More complex change: Example of a bigger diff

For more cases check out the tests under /tests/conformance

Running it

I will eventually get the time to publish an NPM package, for now the simplest way to run the project locally is to clone it, run pnpm install, then you can choose how to run the code

Running in the CLI

# Running ts file directly with tsx
tsx ./examples/basic.ts

# OR:

# Start the watch build in one terminal
npm run build

# Run with node
node dist/examples/basic.js

Running the frontend

# Terminal 1
npm run start

# Terminal 2
npm run ui

Default location is http://localhost:4000/

Algorithm

⚠️Before continuing⚠️ The algorithm is not final, it has redundant logic (like the two zigzag passes) and bugs (crashes due to debug failures or mismatched parenthesis) but the main idea is there.

The main difference between this tool and git diff is that it doesn't use Myers' algorithm. Instead, it employs a novel approach summarized as follows:

  • Get the AST from the two source files
  • Create an array of Node, performing a depth-first walk over the AST
  • Create two Iterator instances, used to iterate and search nodes in the array
  • Start the main loop, attempting to match sequences of nodes (findBestMatch fn)
  • Iterating over the matches and attempting to align them, if not possible a move is created (processMoves fn)

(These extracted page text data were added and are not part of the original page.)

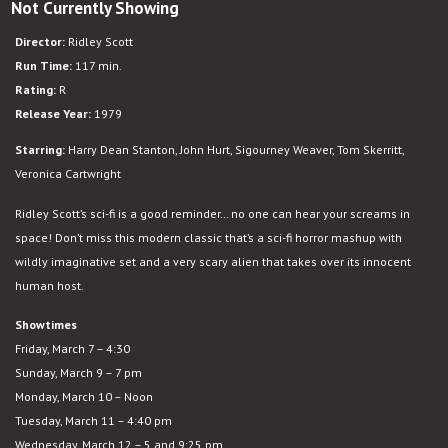
Not Currently Showing
Alien
Director:
Ridley Scott
Run Time:
117 min.
Rating:
R
Release Year:
1979
Starring:
Harry Dean Stanton, John Hurt, Sigourney Weaver, Tom Skerritt,
Veronica Cartwright
Ridley Scott’s sci-fi is a good reminder… no one can hear your screams in
space! Don’t miss this modern classic that’s a sci-fi horror mashup with
wildly imaginative set and a very scary alien that takes over its innocent
human host.
Showtimes
Friday, March 7 – 4:30
Sunday, March 9 – 7 pm
Monday, March 10 – Noon
Tuesday, March 11 – 4:40 pm
Wednesday, March 12 – 5 and 9:25 pm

After the diff is done we are left with an array of Change, with that we can:

  • Apply the changes to the source files to log them in the terminal (OutputType "text" and "textPretty")
  • Return a more complex data structure to be consumed and displayed by the server (OutputType "serializedOutput")

I will create a more detailed explanation of the algorithm later on, for now, the source code is your best resource, I tried to include as many detailed comments as I could.

Profiling

npm run profile
npm run view pprof-time-XX.pb.gz

Benching

time git diff ./a.ts ./b.ts > /dev/null
time git diff --patience ./a.ts ./b.ts > /dev/null
# diffstastic
time difft ./a.ts ./b.ts > /dev/null
# betterDiff
time node dist/FILE_NAME.js > /dev/null

Desing considerations

First of all, the language agnostic part is theoretical, I still haven't got the time to implement a second language, altohuh using tools like tree-sitter (link) should help us tremendously with this task. The core logic doesn't ever mention any specific configuration or code path for the given programming language, so in theory you should plug in a parser and it should work.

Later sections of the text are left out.